Cornbread is definitely not something we have on the regular around here, but when we do it’s a welcome favorite splurge. I make it as a side to everything from a Low Country Boil (similar to a Clam Bake if you’re from the northeast) to a big ole pot of pinto beans simmered all day with some leftover ribs or a big slab of bacon.
You can understand why this is not an everyday regular dish around here or we’d be living in expando-pants.
P.S. I grew those jalapenos in my garden – yay me!
- 1 1/2 cups yellow cornmeal
- 1/2 cup flour
- 1 tablespoon baking powder
- 1 tablespoon baking soda
- 3 tablespoons shortening
- 1/2 cup buttermilk
- 1 egg
- 3 tablespoons honey
- 1 cup beer
- Preheat oven to 425
- Whisk together cornmeal, flour, baking powder, and baking soda
- In a separate bowl or measuring cup, mix together buttermilk, egg, and honey
- Add the buttermilk mixture to the dry ingredients
- Stir in the beer
- Add shortening to a cast iron skillet and transfer skillet to hot oven for 1 -2 minutes
- Remove skillet from oven - shortening should be melted
- Add batter to skillet - it will sizzle
- Return the skillet with the batter to the oven and bake 20 - 25 minutes or until golden brown - careful not to burn the bottom
- I used a Jalapeno Pale Ale from Birdsong Brewing here in Charlotte. The flavor of the pepper is in there, but it’s mild and the beer is not spicy. I haven’t tried this recipe with any of the other (hot) pepper beers I’ve seen, but if you use one that’s spicy, it’s likely to change the flavor profile of the cornbread.

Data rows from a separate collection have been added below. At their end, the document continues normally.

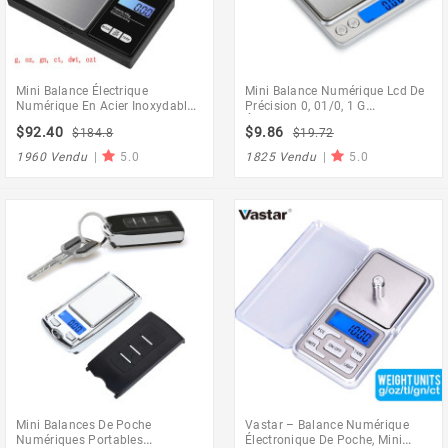
Mini Balance Électrique
Mini Balance Numérique Lcd De
Numérique En Acier Inoxydable,
Précision 0, 01/0, 1 G
Pesette De Poche Pour Le
Électronique En Grammes Pour
$92.40
$9.86
$184.8
$19.72
Grammage De L'Or, Bascule
La Cuisson Du Thé, 500/3000G
Portable, Balances De Poches
1960 Vendu
|
5.0
1825 Vendu
|
5.0
Mini Balances De Poche
Vastar – Balance Numérique
Numériques Portables
Électronique De Poche, Mini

- If you want a bit more jalapeno, spice, or texture in the cornbread, you can dice a couple of fresh jalapeno (serrano, habanero, ghost chili) peppers and mix into the batter before pouring it into the skillet.
- I don’t normally promote the use of shortening (Crisco, etc.), but I personally think it’s absolutely necessary here to get those crispy edges.